The robot has been put to the test in sandy, snowy, and icy environments, from the Mars Yard at JPL to a “robot playground” created at a ski resort in the snowy mountains of Southern California, even at a local indoor ice rink.
“We have a different philosophy of robot development than traditional spacecraft, with many quick cycles of testing and correcting,” said Hiro Ono, EELS principal investigator at JPL. “There are dozens of textbooks about how to design a four-wheel vehicle, but there is no textbook about how to design an autonomous snake robot to boldly go where no robot has gone before. We have to write our own.

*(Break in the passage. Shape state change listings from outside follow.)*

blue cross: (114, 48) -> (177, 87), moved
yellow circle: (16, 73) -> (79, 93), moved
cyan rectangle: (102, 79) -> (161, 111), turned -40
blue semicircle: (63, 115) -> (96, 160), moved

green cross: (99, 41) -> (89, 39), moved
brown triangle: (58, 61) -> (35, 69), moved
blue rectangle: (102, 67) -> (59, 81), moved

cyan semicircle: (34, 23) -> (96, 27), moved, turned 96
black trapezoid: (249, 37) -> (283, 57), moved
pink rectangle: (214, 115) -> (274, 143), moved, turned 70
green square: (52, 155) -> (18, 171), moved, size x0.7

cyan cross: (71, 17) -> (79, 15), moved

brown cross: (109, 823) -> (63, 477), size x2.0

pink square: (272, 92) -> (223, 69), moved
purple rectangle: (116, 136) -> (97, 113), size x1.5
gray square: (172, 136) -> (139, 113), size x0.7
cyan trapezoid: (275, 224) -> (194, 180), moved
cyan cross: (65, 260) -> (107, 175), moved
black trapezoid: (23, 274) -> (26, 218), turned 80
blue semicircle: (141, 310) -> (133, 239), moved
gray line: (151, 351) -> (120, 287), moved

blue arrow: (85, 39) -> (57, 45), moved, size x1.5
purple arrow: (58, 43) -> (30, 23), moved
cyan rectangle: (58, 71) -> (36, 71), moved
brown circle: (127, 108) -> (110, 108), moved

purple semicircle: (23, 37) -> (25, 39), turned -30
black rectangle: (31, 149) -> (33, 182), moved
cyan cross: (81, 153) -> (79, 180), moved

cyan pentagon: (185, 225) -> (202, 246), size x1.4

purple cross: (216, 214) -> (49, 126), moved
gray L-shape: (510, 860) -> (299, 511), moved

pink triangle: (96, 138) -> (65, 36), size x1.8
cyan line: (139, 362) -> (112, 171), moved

That’s what we’re doing now.” JPL’s EELS (Exobiology Extant Life Surveyor) was conceived of as an autonomous snake robot that would descend narrow vents in the icy crust of Saturn’s moon Enceladus to explore the ocean hidden below. But prototypes of have been put to the test to prepare the robot for a variety of environments. Credit: NASA/JPL-Caltech
How EELS thinks and moves
Because of the communications lag time between Earth and deep space, EELS is designed to autonomously sense its environment, calculate risk, travel, and gather data with yet-to-be-determined science instruments. When something goes wrong, the goal is for the robot to recover on its own, without human assistance.
“Imagine a car driving autonomously, but there are no stop signs, no traffic signals, not even any roads. The robot has to figure out what the road is and try to follow it,” said the project’s autonomy lead, Rohan Thakker. “Then it needs to go down a 100-foot drop and not fall.”
EELS creates a 3D map of its surroundings using four pairs of stereo cameras and lidar, which is similar to radar but employs short laser pulses instead of radio waves. With the data from those sensors, navigation algorithms figure out the safest path forward. The goal has been to create library of “gaits,” or ways the robot can move in response to terrain challenges, from sidewinding to curling in on itself, a move the team calls “banana.”
In its final form, the robot will contain 48 actuators—essentially little motors—that give it the flexibility to assume multiple configurations but add complexity for both the hardware and software teams. Thakker compares the actuators to “48 steering wheels.” Many of them have built-in force-torque sensing, working like a kind of skin so EELS can feel how much force it’s exerting on terrain. That helps it to move vertically in narrow chutes with uneven surfaces, configuring itself to push against opposing walls at the same time like a rock climber.
Last year, the EELS team got to experience those kinds of challenging spaces when they lowered the robot’s perception head—the segment with the cameras and lidar—into a vertical shaft called a moulin at Athabasca Glacier in the Canadian Rockies. In September, they’re returning to the location, which is in many ways an analog for icy moons in our solar system, with a version of the robot designed to test subsurface mobility. The team will drop a small sensor suite—to monitor glacier chemical and physical properties—that EELS will eventually be able to deploy to remote sites.
“Our focus so far has been on autonomous capability and mobility, but eventually we’ll look at what science instruments we can integrate with EELS,” Robinson said. “Scientists tell us where they want to go, what they’re most excited about, and we’ll provide a robot that will get them there. How? Like a startup, we just have to build it.”